C'est le bon choix. Le seul choix. Je vais mettre un peu d'espace entre nous, essayer de comprendre ce que je fais et ce que tout cela signifie.
Je ne suis pas bon pour elle - pas maintenant. Peut-être pas même jamais. Si je reste, si je laisse cela continuer, cela va nous consumer tous les deux. Ce sera un feu de forêt, et je ne peux être responsable de ce genre de destruction - surtout pas envers elle. J'ai toujours dit qu'être un Alpha signifie prendre des décisions difficiles, faire ce qui est le mieux pour la meute, même si cela vous détruit.
Je me lève, ressentant chacune de mes trente années peser lourdement sur mes épaules. Je jette un dernier regard à Gianna, me permettant de mémoriser les traits de son visage, la façon dont ses cheveux l'encadrent comme un halo. Je ne sais pas si c'est une promesse ou un avertissement, mais en me détournant, je sais que ce n'est pas fini entre nous.
Si je la corromps plus que cela, elle deviendra l'ombre de la femme qu'elle était ; et je sais tout sur la corruption et la ruine des choses qui sont pures.
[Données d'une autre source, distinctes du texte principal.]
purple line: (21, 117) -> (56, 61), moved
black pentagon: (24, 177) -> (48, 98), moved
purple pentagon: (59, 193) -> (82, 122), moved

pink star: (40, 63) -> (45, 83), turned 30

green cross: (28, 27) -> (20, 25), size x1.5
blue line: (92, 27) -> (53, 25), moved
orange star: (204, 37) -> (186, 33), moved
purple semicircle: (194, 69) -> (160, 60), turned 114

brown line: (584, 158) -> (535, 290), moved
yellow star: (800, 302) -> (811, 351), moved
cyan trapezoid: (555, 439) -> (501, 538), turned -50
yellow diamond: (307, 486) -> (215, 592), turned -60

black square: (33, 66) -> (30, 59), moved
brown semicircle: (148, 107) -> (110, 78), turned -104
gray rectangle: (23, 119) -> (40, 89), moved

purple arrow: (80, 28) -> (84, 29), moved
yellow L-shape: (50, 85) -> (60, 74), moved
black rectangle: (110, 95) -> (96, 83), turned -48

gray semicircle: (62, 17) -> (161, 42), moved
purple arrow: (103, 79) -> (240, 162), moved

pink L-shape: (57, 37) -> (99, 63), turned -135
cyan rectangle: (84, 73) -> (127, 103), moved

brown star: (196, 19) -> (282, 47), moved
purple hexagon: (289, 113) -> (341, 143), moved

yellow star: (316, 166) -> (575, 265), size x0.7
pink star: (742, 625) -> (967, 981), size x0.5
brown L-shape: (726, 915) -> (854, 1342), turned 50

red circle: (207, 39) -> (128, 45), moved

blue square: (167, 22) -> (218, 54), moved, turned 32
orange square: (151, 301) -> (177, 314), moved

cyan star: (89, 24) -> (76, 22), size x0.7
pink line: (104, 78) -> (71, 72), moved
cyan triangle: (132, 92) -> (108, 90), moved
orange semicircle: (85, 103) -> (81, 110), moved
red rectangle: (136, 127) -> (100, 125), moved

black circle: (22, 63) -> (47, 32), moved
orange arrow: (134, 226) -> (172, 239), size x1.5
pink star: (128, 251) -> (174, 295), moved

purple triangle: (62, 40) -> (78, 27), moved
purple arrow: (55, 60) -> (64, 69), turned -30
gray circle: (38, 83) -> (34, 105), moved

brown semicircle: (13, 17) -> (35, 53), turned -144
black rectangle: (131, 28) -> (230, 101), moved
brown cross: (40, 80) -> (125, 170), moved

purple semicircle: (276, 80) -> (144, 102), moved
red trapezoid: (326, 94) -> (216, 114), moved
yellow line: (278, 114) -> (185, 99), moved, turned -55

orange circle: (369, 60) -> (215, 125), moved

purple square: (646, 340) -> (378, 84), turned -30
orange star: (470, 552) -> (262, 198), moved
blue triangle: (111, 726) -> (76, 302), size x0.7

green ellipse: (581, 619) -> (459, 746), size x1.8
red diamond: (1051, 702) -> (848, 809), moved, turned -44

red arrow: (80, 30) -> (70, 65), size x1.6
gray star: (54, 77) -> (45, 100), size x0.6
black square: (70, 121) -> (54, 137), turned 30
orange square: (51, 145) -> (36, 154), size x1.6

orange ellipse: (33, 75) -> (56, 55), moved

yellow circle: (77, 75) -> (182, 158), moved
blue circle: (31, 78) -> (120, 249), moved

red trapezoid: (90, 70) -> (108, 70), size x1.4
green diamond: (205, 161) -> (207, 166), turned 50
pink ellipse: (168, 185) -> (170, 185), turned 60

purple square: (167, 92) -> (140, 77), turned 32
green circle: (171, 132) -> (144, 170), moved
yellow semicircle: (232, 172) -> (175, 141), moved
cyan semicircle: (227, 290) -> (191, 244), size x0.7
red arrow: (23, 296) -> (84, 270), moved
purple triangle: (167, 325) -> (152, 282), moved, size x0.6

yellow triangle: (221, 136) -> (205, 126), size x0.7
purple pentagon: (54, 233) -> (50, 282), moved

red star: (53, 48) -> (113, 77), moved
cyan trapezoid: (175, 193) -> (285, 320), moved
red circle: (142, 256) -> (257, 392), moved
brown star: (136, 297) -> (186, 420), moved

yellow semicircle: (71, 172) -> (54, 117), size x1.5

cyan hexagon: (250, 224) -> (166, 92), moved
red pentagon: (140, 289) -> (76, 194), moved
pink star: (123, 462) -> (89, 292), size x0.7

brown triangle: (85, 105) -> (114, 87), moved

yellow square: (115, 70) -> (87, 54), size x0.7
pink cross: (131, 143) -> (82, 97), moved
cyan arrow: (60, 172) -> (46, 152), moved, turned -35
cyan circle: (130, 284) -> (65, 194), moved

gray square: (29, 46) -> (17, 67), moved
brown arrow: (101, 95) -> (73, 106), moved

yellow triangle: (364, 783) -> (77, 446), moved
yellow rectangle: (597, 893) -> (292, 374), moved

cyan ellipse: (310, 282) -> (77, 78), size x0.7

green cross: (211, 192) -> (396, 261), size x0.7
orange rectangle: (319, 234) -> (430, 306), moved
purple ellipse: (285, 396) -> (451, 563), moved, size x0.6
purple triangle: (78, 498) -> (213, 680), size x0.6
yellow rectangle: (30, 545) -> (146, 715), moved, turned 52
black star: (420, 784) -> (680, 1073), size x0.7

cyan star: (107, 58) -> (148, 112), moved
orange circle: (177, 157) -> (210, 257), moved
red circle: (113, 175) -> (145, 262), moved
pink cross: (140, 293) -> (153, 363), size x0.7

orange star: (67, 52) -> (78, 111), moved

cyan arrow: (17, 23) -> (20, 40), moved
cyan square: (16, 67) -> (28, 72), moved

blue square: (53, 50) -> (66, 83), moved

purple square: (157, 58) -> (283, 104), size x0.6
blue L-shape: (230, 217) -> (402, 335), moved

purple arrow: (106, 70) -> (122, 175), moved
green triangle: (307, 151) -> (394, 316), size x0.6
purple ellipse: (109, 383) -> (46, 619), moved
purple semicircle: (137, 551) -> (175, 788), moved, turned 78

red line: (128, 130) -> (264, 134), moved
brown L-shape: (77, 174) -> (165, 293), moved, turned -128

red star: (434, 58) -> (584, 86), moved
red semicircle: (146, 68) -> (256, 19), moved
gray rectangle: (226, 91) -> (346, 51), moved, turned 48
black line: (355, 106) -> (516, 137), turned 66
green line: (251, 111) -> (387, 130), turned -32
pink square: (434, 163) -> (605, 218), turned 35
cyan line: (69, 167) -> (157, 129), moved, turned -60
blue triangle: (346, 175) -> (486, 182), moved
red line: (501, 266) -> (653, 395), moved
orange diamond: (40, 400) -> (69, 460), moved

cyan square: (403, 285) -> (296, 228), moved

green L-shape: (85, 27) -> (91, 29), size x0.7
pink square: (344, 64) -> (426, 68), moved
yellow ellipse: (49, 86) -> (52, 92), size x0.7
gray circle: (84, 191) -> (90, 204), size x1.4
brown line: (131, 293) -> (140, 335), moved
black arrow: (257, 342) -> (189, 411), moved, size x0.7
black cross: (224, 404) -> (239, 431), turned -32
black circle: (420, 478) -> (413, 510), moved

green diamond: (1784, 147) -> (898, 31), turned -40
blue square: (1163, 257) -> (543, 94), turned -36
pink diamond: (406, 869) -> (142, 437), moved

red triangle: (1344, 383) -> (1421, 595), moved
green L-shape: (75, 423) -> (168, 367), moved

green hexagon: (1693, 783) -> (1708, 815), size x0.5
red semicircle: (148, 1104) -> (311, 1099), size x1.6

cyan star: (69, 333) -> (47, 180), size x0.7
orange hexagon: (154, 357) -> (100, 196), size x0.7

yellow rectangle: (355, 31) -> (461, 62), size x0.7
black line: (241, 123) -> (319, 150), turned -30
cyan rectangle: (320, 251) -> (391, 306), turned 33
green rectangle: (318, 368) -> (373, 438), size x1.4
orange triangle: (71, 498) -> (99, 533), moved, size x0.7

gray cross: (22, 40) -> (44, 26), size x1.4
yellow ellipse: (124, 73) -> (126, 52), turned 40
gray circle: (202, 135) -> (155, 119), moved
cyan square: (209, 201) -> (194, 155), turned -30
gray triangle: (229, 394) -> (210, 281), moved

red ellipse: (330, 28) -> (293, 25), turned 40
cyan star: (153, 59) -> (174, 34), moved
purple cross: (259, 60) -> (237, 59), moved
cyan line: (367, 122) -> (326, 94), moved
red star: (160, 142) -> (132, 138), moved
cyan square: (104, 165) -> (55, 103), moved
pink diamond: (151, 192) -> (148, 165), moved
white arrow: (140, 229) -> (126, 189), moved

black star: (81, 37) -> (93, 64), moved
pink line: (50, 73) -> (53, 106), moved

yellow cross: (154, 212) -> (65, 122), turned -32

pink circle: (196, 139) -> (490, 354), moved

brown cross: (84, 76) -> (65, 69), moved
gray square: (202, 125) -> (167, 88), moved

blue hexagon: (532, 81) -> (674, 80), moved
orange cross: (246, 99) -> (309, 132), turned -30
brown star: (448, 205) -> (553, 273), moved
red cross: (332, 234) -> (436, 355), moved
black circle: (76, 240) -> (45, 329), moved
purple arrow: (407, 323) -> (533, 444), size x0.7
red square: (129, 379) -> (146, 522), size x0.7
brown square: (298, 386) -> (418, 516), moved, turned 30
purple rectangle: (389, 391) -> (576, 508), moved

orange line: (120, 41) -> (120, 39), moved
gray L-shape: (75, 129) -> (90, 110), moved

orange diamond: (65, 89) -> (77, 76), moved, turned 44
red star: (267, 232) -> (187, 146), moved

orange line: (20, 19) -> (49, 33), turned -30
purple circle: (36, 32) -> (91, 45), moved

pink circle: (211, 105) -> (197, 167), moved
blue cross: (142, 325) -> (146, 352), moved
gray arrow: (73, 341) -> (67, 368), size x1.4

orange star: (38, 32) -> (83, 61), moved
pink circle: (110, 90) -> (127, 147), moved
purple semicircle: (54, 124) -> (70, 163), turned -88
Je suis amoureux d'elle. Dieux, je suis tellement amoureux d'elle, mais je ne suis pas bon tel que je suis maintenant. Peut-être que cette distance fera plus de mal que de bien, je ne sais pas, mais tout ce que je sais, c'est que je préférerais plutôt faire cela que de la voir me regretter à nouveau.
La Déesse est une entité cruelle ; me faisant tomber amoureux d'une femme que je cherchais à détruire. Mais je mérite ça, n'est-ce pas ? Je mérite d'avoir la femme que j'aime, me hait et me regrette.
Je pensais être assez puissant pour tout gérer, mais après avoir vu le regret sur son visage, je sais qu'elle a le pouvoir de me ruiner complètement.
Alors, qu'est-ce que cela fait de moi ?
Je ne mérite pas son soleil après ce que je lui ai fait. Je ne mérite pas Gianna.